Attached the debug that I captured. It seems that receiving an ACK from ASR2 and then running the SPF calculations are what take up time. 

That debug information is very interesting.

Indeed, "big" delay waiting for ACK from ASR2 (about 2.502 seconds).  However, not really much delay in running SPF calculations (which appears to have been done in about a millisecond), but there's another "big" multi-second delay (2.503 seconds) in starting their recalculation.

Don't know about the FW's OSPF implementation, but Cisco's OSPF implementations include LSA delay timers and SPF throttling timers to avoid causing OSPF meltdowns due to too frequent OSFP calculations.  (NB: Cisco's documents these OSPF [and EIGRP] timers, and how to adjust, when your want to decrease convergence time.)  Perhaps FW has something similar for its OSPF implementation?
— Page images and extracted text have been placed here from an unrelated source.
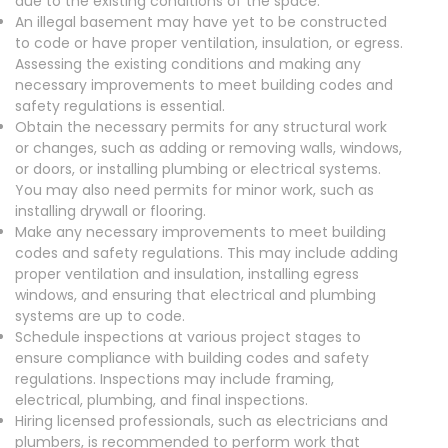
due to the existing conditions of the space.
An illegal basement may have yet to be constructed
to code or have proper ventilation, insulation, or egress.
Assessing the existing conditions and making any
necessary improvements to meet building codes and
safety regulations is essential.
Obtain the necessary permits for any structural work
or changes, such as adding or removing walls, windows,
or doors, or installing plumbing or electrical systems.
You may also need permits for minor work, such as
installing drywall or flooring.
Make any necessary improvements to meet building
codes and safety regulations. This may include adding
proper ventilation and insulation, installing egress
windows, and ensuring that electrical and plumbing
systems are up to code.
Schedule inspections at various project stages to
ensure compliance with building codes and safety
regulations. Inspections may include framing,
electrical, plumbing, and final inspections.
Hiring licensed professionals, such as electricians and
plumbers, is recommended to perform work that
BTW, sort of interesting both delays were just about 2.5 seconds.  The two to three "extra" millisecond might have been actual processing delays.  The combined 5 seconds also appears to account for the bulk of your unexpected delay.

Hello,

 

Along with what others are saying I believe that's about the right time for failover. You have 9 seconds to detect the neighbor down plus a couple seconds for convergence. When you unplugged the LAN cabled from the DR, since its not a direct link failure for the BDR, the BDR didn't know about the failures until just after 9 seconds (maybe add a second for processing and sending notification). The the network had to reconverge with the BDR (and loss of its GW I am assuming) which is now the new DR that would probably take about 3 seconds or so depending on how big your routing table was as Joseph mentioned.

It wont be right at the 9 seconds since that what you configured before it realized the neighbor was dead. Still need a couple seconds to recover. You could try 2 things.
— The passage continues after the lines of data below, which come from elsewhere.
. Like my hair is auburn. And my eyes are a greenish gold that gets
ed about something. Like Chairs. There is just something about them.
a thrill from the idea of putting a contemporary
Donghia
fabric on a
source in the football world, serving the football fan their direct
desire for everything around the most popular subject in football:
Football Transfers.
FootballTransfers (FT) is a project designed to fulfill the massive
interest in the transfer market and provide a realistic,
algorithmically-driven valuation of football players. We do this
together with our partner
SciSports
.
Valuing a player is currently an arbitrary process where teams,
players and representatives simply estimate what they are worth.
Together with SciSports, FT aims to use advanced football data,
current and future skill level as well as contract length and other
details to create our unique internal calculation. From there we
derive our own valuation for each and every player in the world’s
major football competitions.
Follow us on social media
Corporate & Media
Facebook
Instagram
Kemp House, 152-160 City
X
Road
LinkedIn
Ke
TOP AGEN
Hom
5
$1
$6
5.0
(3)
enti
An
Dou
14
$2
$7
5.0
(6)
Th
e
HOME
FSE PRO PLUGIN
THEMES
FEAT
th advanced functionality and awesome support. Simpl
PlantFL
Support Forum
1). Move the BDR to Firewall Primary so when the DR fails the link outage is detected immediately. 

2.) You could configure BFD for OSPF it less processor intense and can detect a neighborship down within 1 second. 

 

Hope that helps

 

-David

Hi David,

Now that you mention it, it does make sense that 9 seconds should not be considered total convergence time but in fact, convergence will begin after 9 seconds once neighborship is declared dead.

We had set the firewall as DR since both ASRs are only redistributing about 3 prefixes into OSPF while on the LAN side there are hundreds of prefixes.

BTW updating that we have OSPF priorities set -  FW - 50 , ASR1- 30 , ASR2 - 20

1. Why would setting ASR1 as DR improve the overall time? This has been suggested to us as well but need to understand it better like what exactly is happening when those LAN cables are pulled. And what about when the LAN is back up since the election is non-preemptive? 

For eg - LAN cables are pulled --> Firewall changes state to DR --> ASR2 continues to be DROTHER

LAN cables re-inserted --> FW continues to be DR --> ASR comes back as BDR?

2. Yes, we have considered BFD but caveat in Palo Alto Firewalls is that BFD forms only between DR and BDR. When ASR1 is down there is only DR (FW) and DROTHER (ASR2), there would be no BFD so perhaps OSPF would be shut down by BFD? 

I dont know but 
there is one FW HA and two ASR, 
why the OSPF instead 
HSRP and FW HA point to VIP of HSRP between two ASR.

Hi, this is because we have another site as well with eBGP neighborships to customer and we need auto-failovers in case this entire site is down. So we have OSPF rather than static with HSRP.

ospf-DR-BDR-design (1).PNG
the PO connect from the ASR to L2 SW, Are L2  SW support any 

vPC, VSS or Stack ?
if not then one PO is suspend and this make L2 recover not L3 recover delay.